• INSTRUCTIONS FOR THE TASK:
Within the records below is a range that opens at the line with "symbolism. The logo incorporates iconic" and closes at the line with "online store going forward. Thank you!". Return that range word for word, both ends included, and only that range.

• DATA SHOWN:
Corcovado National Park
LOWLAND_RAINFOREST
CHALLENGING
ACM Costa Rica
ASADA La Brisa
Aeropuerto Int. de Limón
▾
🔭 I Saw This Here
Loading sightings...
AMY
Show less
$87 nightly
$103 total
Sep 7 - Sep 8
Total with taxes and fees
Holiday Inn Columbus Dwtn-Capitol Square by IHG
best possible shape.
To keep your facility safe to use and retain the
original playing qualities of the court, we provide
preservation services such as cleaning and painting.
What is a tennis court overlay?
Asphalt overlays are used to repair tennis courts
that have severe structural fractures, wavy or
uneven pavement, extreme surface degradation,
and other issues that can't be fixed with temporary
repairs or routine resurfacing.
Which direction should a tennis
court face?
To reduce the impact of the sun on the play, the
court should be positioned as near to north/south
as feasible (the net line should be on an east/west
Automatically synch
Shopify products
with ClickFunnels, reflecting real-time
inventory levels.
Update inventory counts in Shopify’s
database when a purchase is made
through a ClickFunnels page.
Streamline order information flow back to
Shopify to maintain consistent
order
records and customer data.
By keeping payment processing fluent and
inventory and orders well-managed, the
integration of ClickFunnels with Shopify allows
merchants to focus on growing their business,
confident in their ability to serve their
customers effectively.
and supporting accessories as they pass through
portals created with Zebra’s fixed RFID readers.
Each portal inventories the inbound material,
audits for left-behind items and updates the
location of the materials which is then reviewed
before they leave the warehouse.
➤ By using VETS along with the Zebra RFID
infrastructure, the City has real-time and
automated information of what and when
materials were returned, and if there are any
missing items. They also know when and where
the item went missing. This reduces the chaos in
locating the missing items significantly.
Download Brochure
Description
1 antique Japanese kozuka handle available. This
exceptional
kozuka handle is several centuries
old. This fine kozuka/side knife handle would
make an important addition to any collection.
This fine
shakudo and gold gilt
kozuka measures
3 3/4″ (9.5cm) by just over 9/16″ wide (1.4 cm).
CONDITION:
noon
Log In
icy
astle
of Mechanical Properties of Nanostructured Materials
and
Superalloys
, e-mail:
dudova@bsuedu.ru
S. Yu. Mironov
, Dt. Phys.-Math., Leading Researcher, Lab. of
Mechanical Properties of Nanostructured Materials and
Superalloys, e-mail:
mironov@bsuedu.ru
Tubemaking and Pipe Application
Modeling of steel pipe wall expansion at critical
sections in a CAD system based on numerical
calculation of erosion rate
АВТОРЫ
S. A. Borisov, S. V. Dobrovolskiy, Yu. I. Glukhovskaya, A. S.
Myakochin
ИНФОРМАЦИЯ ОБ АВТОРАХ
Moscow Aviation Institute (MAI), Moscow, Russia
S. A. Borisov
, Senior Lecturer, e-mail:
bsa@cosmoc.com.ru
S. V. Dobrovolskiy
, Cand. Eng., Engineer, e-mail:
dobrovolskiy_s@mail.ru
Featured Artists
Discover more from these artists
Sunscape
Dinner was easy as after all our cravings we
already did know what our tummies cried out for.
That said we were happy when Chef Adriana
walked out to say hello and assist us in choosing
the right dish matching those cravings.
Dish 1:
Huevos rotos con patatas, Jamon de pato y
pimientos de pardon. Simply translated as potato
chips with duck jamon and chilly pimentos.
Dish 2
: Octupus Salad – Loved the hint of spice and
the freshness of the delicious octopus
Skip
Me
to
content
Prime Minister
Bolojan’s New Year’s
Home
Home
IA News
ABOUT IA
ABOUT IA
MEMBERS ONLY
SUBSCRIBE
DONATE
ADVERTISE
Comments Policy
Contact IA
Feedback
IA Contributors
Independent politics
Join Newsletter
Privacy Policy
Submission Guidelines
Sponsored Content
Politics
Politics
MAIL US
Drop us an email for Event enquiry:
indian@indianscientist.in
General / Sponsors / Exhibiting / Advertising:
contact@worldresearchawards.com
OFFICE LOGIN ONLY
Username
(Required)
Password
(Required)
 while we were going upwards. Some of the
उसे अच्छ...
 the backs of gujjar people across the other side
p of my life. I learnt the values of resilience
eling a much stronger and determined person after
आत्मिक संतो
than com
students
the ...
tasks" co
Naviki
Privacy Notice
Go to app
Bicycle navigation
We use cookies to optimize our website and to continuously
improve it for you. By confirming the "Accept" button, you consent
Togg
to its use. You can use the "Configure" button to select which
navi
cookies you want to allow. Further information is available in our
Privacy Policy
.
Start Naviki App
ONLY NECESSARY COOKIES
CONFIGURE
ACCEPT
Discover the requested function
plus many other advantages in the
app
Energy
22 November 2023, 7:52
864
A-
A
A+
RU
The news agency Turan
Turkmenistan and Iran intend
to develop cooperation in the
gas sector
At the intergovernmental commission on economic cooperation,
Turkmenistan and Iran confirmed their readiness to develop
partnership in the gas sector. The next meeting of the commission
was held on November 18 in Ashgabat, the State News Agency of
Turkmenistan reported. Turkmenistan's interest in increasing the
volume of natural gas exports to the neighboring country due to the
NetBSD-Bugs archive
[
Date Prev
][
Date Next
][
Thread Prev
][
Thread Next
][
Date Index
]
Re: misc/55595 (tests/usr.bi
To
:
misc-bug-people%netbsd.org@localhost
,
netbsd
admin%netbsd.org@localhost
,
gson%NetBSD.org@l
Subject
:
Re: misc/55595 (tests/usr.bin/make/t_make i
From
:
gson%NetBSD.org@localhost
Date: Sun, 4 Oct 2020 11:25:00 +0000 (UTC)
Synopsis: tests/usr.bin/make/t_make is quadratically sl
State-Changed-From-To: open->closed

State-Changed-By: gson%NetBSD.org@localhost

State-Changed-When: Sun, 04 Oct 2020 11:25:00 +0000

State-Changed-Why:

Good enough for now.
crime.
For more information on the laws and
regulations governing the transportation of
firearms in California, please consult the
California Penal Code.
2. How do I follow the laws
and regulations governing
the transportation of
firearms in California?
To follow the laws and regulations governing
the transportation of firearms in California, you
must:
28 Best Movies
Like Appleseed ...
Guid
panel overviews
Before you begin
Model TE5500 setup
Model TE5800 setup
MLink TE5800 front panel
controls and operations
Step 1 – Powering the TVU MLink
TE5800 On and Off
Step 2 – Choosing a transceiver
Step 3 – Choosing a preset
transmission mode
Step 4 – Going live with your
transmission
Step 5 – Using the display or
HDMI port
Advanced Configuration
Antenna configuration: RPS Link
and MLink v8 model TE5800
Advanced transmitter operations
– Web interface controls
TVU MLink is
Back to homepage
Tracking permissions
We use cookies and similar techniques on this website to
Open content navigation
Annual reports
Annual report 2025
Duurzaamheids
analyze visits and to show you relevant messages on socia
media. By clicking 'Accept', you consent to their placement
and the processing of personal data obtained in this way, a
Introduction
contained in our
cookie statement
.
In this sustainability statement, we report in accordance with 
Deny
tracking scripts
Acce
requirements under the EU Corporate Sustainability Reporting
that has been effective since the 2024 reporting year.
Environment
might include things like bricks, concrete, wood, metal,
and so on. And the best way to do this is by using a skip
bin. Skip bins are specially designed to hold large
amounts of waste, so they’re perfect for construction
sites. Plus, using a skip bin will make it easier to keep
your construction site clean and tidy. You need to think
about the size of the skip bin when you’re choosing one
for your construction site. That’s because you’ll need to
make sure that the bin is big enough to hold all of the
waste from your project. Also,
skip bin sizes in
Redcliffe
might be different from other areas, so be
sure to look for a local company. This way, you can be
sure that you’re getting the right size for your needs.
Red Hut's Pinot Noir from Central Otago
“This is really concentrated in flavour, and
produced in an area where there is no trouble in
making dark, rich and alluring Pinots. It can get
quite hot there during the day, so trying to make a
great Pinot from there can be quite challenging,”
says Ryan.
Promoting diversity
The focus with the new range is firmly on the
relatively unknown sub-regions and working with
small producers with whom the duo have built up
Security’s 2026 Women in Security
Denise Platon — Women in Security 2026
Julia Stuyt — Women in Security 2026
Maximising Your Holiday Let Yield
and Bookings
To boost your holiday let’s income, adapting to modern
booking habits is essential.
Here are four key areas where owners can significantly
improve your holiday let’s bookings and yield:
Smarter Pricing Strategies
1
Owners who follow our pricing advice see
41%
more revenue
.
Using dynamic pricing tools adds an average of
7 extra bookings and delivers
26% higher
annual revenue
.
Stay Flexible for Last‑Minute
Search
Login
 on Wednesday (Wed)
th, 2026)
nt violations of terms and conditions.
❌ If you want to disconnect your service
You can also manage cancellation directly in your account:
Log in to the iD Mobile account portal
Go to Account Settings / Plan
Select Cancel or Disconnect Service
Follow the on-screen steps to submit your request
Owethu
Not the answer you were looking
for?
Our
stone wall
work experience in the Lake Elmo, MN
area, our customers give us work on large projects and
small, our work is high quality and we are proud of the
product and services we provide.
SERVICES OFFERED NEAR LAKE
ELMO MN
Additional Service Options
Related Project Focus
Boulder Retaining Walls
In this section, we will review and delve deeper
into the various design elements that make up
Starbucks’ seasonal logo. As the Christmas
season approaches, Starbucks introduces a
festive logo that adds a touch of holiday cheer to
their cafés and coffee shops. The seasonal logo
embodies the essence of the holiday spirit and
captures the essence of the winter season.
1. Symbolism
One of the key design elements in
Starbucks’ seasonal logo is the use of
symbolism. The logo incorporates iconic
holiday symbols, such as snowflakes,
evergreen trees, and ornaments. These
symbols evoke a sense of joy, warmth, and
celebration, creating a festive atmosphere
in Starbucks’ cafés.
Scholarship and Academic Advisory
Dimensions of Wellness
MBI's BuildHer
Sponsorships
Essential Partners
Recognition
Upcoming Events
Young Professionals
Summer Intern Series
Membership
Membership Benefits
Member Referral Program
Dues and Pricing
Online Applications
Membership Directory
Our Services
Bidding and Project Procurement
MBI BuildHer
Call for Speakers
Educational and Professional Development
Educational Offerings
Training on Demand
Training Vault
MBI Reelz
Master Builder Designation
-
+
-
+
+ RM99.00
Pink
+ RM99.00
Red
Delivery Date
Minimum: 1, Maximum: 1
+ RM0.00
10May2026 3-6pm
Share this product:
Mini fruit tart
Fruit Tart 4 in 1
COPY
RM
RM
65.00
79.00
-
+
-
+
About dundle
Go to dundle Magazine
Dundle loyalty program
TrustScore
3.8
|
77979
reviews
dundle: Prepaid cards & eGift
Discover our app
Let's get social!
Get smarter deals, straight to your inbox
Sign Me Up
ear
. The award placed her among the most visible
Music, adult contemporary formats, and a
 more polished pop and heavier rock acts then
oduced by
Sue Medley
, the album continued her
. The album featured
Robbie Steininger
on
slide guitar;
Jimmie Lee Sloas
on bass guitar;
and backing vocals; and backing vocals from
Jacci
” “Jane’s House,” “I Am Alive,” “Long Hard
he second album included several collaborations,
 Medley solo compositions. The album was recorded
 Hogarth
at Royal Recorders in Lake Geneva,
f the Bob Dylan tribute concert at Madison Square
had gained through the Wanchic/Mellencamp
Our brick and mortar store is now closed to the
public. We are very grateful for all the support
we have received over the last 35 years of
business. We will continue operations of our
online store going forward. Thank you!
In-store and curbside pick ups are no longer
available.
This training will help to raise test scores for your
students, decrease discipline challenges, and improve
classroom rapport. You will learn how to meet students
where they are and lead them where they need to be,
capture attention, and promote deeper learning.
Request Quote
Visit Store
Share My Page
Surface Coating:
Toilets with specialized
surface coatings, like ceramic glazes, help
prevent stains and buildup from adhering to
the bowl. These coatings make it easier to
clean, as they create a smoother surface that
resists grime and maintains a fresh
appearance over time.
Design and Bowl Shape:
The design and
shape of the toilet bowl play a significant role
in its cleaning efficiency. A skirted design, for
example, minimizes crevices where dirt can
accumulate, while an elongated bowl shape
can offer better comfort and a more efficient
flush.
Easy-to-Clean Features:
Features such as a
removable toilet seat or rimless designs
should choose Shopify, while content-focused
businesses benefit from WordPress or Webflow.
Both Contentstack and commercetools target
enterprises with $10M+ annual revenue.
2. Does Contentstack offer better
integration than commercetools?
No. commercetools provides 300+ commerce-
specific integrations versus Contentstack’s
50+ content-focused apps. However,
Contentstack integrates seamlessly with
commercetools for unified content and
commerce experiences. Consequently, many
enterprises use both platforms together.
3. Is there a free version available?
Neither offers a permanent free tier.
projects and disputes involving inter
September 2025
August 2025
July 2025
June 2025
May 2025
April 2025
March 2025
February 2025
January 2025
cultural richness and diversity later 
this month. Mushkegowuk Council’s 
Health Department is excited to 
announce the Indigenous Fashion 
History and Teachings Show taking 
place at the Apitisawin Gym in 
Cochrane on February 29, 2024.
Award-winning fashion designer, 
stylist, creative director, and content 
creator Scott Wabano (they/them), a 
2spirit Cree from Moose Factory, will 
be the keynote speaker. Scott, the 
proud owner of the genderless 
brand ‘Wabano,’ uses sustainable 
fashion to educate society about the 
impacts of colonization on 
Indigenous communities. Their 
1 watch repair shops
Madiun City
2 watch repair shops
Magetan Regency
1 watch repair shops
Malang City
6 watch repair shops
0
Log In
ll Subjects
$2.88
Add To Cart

• SOLUTION TO THE PROBLEM:
symbolism. The logo incorporates iconic
holiday symbols, such as snowflakes,
evergreen trees, and ornaments. These
symbols evoke a sense of joy, warmth, and
celebration, creating a festive atmosphere
in Starbucks’ cafés.
Scholarship and Academic Advisory
Dimensions of Wellness
MBI's BuildHer
Sponsorships
Essential Partners
Recognition
Upcoming Events
Young Professionals
Summer Intern Series
Membership
Membership Benefits
Member Referral Program
Dues and Pricing
Online Applications
Membership Directory
Our Services
Bidding and Project Procurement
MBI BuildHer
Call for Speakers
Educational and Professional Development
Educational Offerings
Training on Demand
Training Vault
MBI Reelz
Master Builder Designation
-
+
-
+
+ RM99.00
Pink
+ RM99.00
Red
Delivery Date
Minimum: 1, Maximum: 1
+ RM0.00
10May2026 3-6pm
Share this product:
Mini fruit tart
Fruit Tart 4 in 1
COPY
RM
RM
65.00
79.00
-
+
-
+
About dundle
Go to dundle Magazine
Dundle loyalty program
TrustScore
3.8
|
77979
reviews
dundle: Prepaid cards & eGift
Discover our app
Let's get social!
Get smarter deals, straight to your inbox
Sign Me Up
ear
. The award placed her among the most visible
Music, adult contemporary formats, and a
 more polished pop and heavier rock acts then
oduced by
Sue Medley
, the album continued her
. The album featured
Robbie Steininger
on
slide guitar;
Jimmie Lee Sloas
on bass guitar;
and backing vocals; and backing vocals from
Jacci
” “Jane’s House,” “I Am Alive,” “Long Hard
he second album included several collaborations,
 Medley solo compositions. The album was recorded
 Hogarth
at Royal Recorders in Lake Geneva,
f the Bob Dylan tribute concert at Madison Square
had gained through the Wanchic/Mellencamp
Our brick and mortar store is now closed to the
public. We are very grateful for all the support
we have received over the last 35 years of
business. We will continue operations of our
online store going forward. Thank you!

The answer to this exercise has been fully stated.